----- Input data
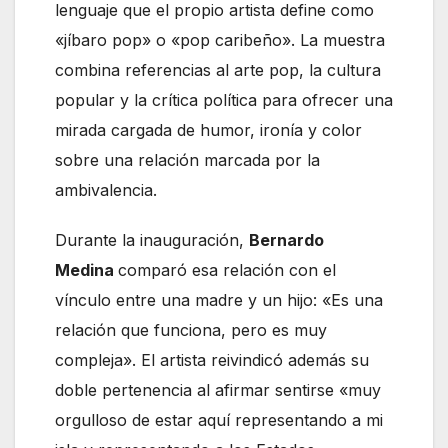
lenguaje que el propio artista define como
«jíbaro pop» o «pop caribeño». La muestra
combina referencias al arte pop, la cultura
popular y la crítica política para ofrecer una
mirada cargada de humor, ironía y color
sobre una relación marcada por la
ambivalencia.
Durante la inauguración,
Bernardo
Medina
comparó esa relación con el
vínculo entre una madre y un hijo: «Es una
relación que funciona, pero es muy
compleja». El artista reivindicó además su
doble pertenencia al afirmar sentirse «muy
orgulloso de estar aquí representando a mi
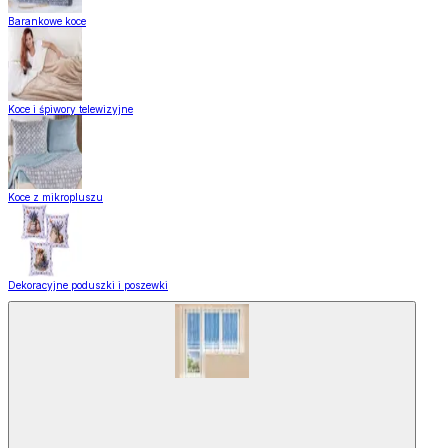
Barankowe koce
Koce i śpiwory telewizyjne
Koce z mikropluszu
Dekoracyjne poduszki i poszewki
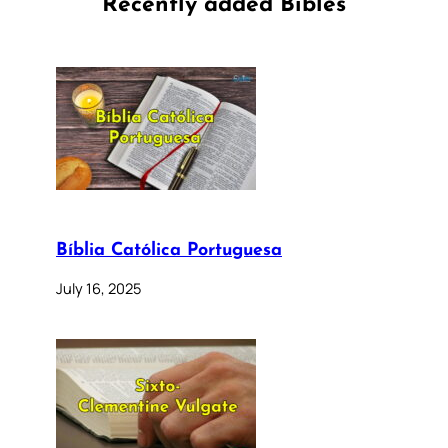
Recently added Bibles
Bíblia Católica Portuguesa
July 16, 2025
----------
■ **Problem to solve**
Your answer must be every line from the listing above that holds the string "artista".

■ **Exercise response**
lenguaje que el propio artista define como
compleja». El artista reivindicó además su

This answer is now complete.